▸ THE DATA:

◆ ◆ ◆ ◆ ◆

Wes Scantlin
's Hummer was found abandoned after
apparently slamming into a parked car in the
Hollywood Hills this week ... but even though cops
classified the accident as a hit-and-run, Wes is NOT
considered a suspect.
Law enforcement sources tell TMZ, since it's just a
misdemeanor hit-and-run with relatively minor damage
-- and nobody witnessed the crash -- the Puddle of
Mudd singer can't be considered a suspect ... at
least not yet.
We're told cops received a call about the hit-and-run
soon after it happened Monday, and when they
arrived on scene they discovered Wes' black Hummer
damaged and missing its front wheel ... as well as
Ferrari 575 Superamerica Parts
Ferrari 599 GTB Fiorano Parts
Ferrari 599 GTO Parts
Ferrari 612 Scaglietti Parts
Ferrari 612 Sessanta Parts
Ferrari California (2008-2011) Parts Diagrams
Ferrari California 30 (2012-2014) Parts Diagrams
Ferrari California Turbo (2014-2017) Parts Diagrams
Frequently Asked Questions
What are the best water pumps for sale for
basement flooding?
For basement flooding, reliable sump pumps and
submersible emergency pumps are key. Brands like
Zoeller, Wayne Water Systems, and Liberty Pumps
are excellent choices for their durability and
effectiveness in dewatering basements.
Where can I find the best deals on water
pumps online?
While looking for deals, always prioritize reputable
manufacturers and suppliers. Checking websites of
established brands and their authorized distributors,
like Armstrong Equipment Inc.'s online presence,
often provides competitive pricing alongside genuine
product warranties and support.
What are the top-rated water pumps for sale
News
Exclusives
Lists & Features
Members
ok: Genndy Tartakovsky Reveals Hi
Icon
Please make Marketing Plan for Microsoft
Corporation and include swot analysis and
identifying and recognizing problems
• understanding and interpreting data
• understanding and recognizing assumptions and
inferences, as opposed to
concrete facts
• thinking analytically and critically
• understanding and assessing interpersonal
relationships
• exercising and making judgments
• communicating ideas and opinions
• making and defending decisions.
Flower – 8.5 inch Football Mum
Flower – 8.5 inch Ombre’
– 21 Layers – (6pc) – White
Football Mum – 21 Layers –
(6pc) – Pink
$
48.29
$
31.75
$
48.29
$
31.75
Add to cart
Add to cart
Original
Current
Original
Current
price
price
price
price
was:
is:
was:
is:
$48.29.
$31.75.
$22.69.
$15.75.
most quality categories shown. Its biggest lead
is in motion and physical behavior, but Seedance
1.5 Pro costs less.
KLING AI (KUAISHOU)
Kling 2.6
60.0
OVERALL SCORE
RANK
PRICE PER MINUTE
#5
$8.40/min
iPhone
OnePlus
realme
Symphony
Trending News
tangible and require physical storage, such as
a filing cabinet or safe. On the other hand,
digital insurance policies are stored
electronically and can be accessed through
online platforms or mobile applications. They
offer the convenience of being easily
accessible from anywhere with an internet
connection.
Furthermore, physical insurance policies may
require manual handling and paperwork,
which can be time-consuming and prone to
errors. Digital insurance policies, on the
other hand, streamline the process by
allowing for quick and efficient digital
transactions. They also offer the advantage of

◆ ◆ ◆ ◆ ◆

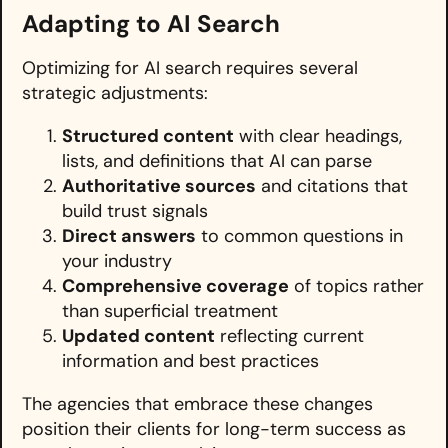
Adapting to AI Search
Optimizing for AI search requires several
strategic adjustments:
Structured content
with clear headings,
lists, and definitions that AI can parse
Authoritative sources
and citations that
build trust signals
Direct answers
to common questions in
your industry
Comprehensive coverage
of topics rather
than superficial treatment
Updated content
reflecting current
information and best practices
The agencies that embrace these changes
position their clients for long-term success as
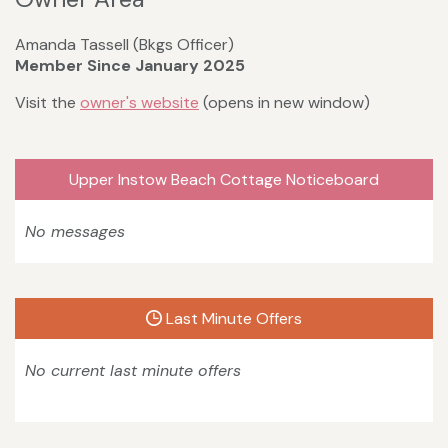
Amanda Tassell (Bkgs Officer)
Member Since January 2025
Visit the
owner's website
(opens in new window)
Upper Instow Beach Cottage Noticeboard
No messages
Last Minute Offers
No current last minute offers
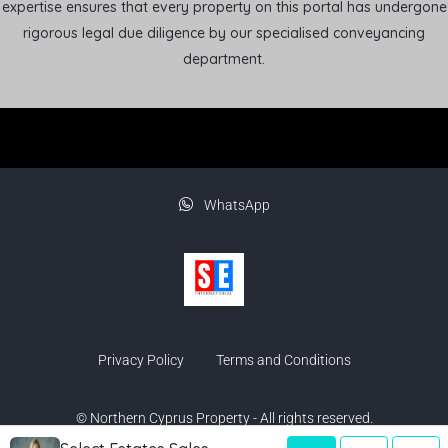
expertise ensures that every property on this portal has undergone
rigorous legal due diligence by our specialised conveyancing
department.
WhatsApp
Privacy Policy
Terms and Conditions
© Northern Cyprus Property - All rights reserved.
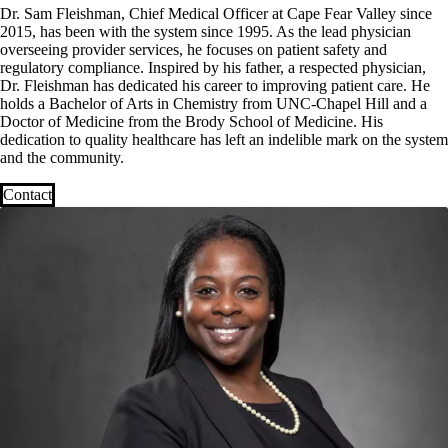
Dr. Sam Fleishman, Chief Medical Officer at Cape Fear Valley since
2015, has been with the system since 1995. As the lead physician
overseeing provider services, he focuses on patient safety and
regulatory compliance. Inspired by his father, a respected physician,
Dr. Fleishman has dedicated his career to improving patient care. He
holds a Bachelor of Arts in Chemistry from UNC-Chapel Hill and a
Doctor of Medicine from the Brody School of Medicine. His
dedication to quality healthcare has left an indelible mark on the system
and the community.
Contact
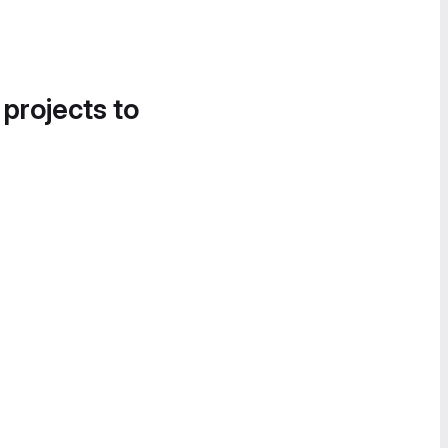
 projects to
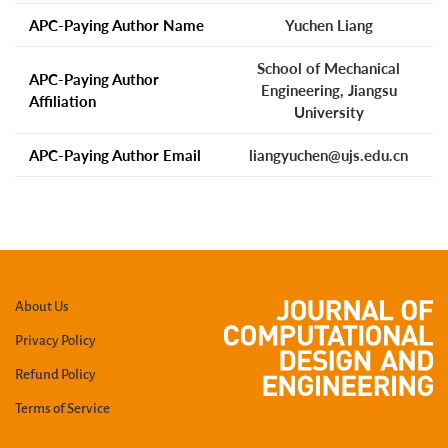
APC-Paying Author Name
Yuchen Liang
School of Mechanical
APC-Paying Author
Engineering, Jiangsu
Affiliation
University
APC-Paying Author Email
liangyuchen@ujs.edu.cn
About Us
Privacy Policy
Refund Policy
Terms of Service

◆ ◆ ◆ ◆ ◆

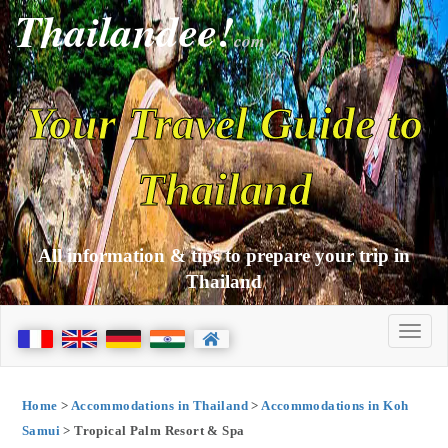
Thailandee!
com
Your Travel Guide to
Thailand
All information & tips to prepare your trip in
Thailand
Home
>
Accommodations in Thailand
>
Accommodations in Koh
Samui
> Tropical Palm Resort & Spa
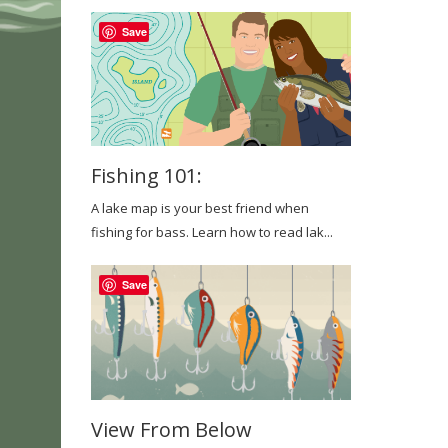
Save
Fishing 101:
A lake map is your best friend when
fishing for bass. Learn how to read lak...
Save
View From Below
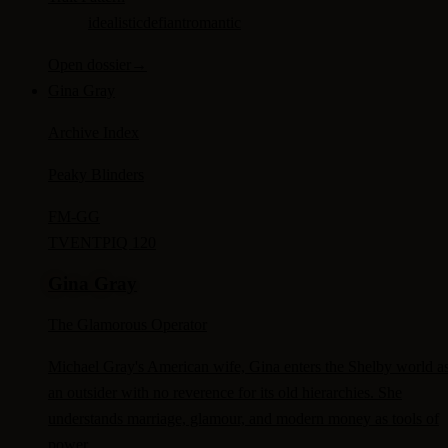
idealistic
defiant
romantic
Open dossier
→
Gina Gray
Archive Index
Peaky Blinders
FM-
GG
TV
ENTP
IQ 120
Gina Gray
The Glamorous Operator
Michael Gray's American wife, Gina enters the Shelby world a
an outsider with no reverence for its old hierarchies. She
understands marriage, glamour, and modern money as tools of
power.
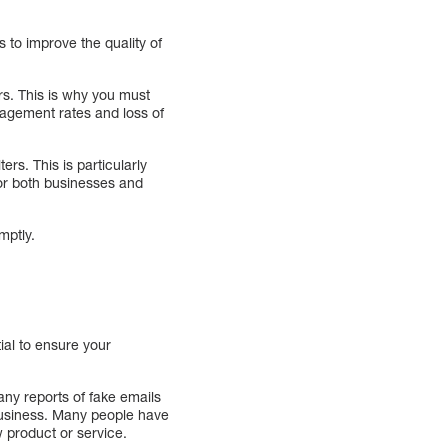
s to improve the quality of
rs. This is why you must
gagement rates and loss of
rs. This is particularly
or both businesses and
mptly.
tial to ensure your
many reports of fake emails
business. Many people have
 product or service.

◆ ◆ ◆ ◆ ◆

▸ WORK REQUEST: The lines above from the one with "Wes Scantlin" through the one with "analytically and critically" are to be duplicated exactly, ends included, with nothing added.

▸ PROBLEM SOLUTION:
Wes Scantlin
's Hummer was found abandoned after
apparently slamming into a parked car in the
Hollywood Hills this week ... but even though cops
classified the accident as a hit-and-run, Wes is NOT
considered a suspect.
Law enforcement sources tell TMZ, since it's just a
misdemeanor hit-and-run with relatively minor damage
-- and nobody witnessed the crash -- the Puddle of
Mudd singer can't be considered a suspect ... at
least not yet.
We're told cops received a call about the hit-and-run
soon after it happened Monday, and when they
arrived on scene they discovered Wes' black Hummer
damaged and missing its front wheel ... as well as
Ferrari 575 Superamerica Parts
Ferrari 599 GTB Fiorano Parts
Ferrari 599 GTO Parts
Ferrari 612 Scaglietti Parts
Ferrari 612 Sessanta Parts
Ferrari California (2008-2011) Parts Diagrams
Ferrari California 30 (2012-2014) Parts Diagrams
Ferrari California Turbo (2014-2017) Parts Diagrams
Frequently Asked Questions
What are the best water pumps for sale for
basement flooding?
For basement flooding, reliable sump pumps and
submersible emergency pumps are key. Brands like
Zoeller, Wayne Water Systems, and Liberty Pumps
are excellent choices for their durability and
effectiveness in dewatering basements.
Where can I find the best deals on water
pumps online?
While looking for deals, always prioritize reputable
manufacturers and suppliers. Checking websites of
established brands and their authorized distributors,
like Armstrong Equipment Inc.'s online presence,
often provides competitive pricing alongside genuine
product warranties and support.
What are the top-rated water pumps for sale
News
Exclusives
Lists & Features
Members
ok: Genndy Tartakovsky Reveals Hi
Icon
Please make Marketing Plan for Microsoft
Corporation and include swot analysis and
identifying and recognizing problems
• understanding and interpreting data
• understanding and recognizing assumptions and
inferences, as opposed to
concrete facts
• thinking analytically and critically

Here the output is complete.